On Saturday, a gunman opened fire at the Tree of Life Synagogue in Pittsburgh, killing multiple people and injuring others. Shortly afterward, President Donald Trump stated that an armed guard could have stopped the shooting, had there been one inside the synagogue.
"If they had some kind of a protection inside the temple, then it could have maybe been a very different situation," Trump said, according to CNN's Jeremy Diamond. "They didn't."
Three police officers were shot when they confronted the gunman, CNN reported. An unnamed law enforcement official reportedly told CNN that the gunman made anti-Semitic comments. According to The Hill, Trump subsequently argued that the "wacko" shooter "should pay the ultimate price" — the death penalty.
"We should stiffen up our laws in terms of the death penalty," Trump said. "When people do this they should get the death penalty … they should very much bring the death penalty into vogue."
"Anybody that does a thing like this to innocent people that are in temple or in church" should face the death penalty, Trump added.
When asked about potentially tightening gun laws following the mass shooting at the synagogue, Trump told reporters that "this has little to do with it." According to multiple sources, including CNN's Diamond and Politico, Trump decried the rising "hate" and violence across the country, but did not specifically address anti-Semitism.
"It's a terrible thing what's going on with hate in our country," Trump said.
Michael Eisenberg, the immediate past president of Tree of Life Congregation Synagogue, told WPXI there is a police presence at the synagogue on important holidays. However, Saturday's shooting took place during a regular religious service, and people could "walk in and out," Eisenberg said.
Earlier on Saturday, Trump took to Twitter to urge people in Pittsburgh's Squirrel Hill neighborhood to "remain sheltered" due to an active shooter. He later tweeted that "events in Pittsburgh are far more devastating than originally thought."
"Spoke with Mayor and Governor to inform them that the Federal Government has been, and will be, with them all the way," Trump tweeted after the shooting.

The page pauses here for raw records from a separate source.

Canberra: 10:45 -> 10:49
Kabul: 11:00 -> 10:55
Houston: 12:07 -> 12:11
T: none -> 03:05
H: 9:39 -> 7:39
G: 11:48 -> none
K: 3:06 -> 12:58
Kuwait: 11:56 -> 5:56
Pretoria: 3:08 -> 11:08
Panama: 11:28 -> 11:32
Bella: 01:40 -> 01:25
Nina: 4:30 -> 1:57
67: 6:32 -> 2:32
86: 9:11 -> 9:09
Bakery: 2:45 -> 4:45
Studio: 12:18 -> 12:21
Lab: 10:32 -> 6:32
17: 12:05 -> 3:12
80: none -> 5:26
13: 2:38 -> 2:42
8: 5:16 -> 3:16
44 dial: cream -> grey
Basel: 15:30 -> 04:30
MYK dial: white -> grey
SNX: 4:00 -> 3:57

This is not the first time Trump has called for armed guards in response to a mass shooting. He has previously suggested that teachers should be armed in order to prevent school shootings. However, Pennsylvania Gov. Tom Wolf had a very different response to Saturday's synagogue shooting.
“We must all pray and hope for no more loss of life," Wolf said in a statement. "But we have been saying ‘this one is too many’ for far too long. Dangerous weapons are putting our citizens in harm’s way. ... We cannot accept this violence as normal."
Trump was not the only member of his administration to respond to the synagogue shooting on Twitter. Vice President Mike Pence tweeted that he was "praying for the fallen, the injured, all the families impacted, and our courageous first responders," while Melania Trump tweeted that her "heart breaks over the news out of #Pittsburgh."
"The violence needs to stop," Melania tweeted. "May God bless, guide & unite the United States of America."
NBC News cited law enforcement officials as saying that 12 people were shot at the synagogue, and that there were at least eight fatalities.